Patterns in opioid prescription in the United States by region and prescribers over a 4-year period.J Opioid Manag. 2019 Nov/Dec; 15(6):499-506.JO
As determinants of the opioid epidemic are several, describing patterns of opioid prescription over time is of importance.
To characterize the prescribing patterns of opioids per US region and physician specialty from 2012 to 2015.
Truven Health Analytics MarketScan® Databases were used to obtain data on opioid prescription rates per US region and physician specialty for the years 2012-2015. Opioids included in the study are tramadol, hydrocodone, codeine, oxycodone, oxymorphone, methadone, and fentanyl.

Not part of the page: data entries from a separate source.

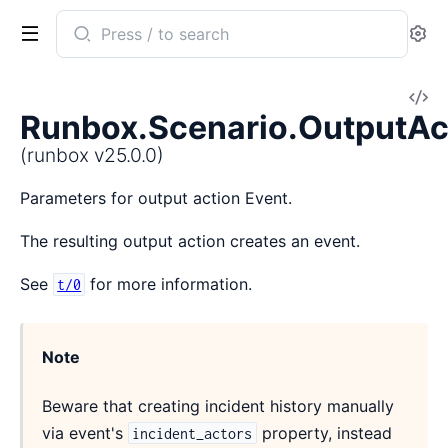
Search
Se
documentation
of
V
runbox
Runbox.Scenario.OutputAc
So
(runbox v25.0.0)
Parameters for output action Event.
The resulting output action creates an event.
See
for more information.
t/0
Note
Beware that creating incident history manually
via event's
property, instead
incident_actors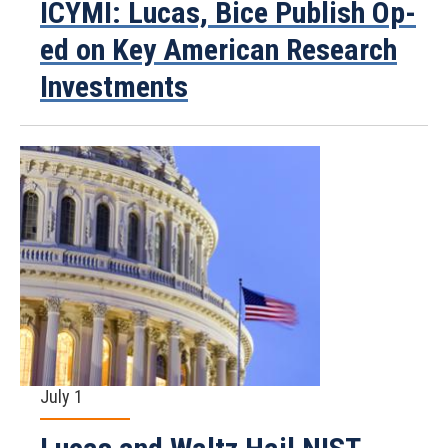
ICYMI: Lucas, Bice Publish Op-
ed on Key American Research
Investments
July 1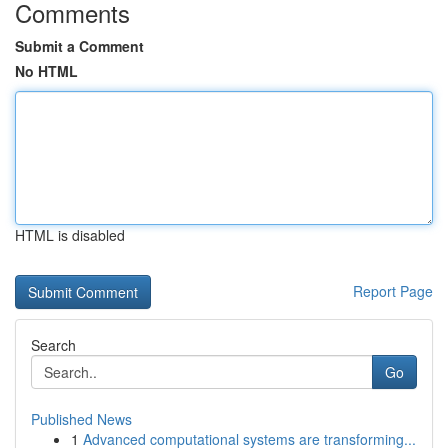
Comments
Submit a Comment
No HTML
HTML is disabled
Report Page
Search
Go
Published News
1
Advanced computational systems are transforming...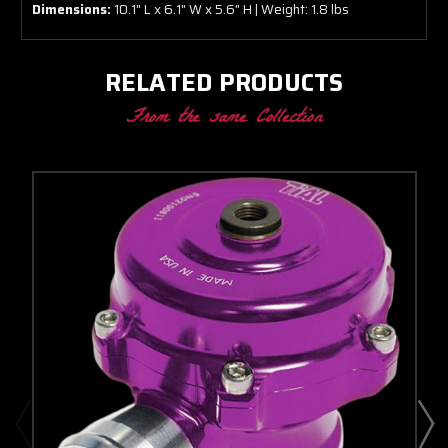
Dimensions:
10.1" L x 6.1" W x 5.6" H | Weight: 1.8 lbs
RELATED PRODUCTS
From the same Collection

Starting sample consisted of 5,860,096 individuals. An increase in prescriptions was seen for codeine (22.3 percent), oxycodone (22.4 percent), and tramadol (22.4 percent), while other opioids had decreases between 6.5 and 20.2 percent during this period. Family medicine physicians were the most frequent prescriber for all opioids except for oxycodone; nonphysician prescribers' share of prescriptions nearly doubled for all opioids. The share of oxycodone and of tramadol among all opioids increased in all regions, while the opposite was seen for hydrocodone. Codeine prescription share increased substantially in the South but not in other regions. When comparing the period of 2012-2015, differences were significant for all regions (p < 0.0001 for all regions). In 2015, the rate of prescription of oxycodone was nearly twofold higher in the Northeast vs North Central (38 percent vs 18.5 percent, p < 0.0001), while tramadol was substantially more frequently prescribed in the South, where it responded to nearly 20 percent of all opioid prescriptions (p < 0.0001).
Patterns of prescription per opioid vary considerably per physician specialty and per US region. Although an overall decrease in prescriptions was seen, certain opioids were more frequently prescribed in 2015 than in 2012.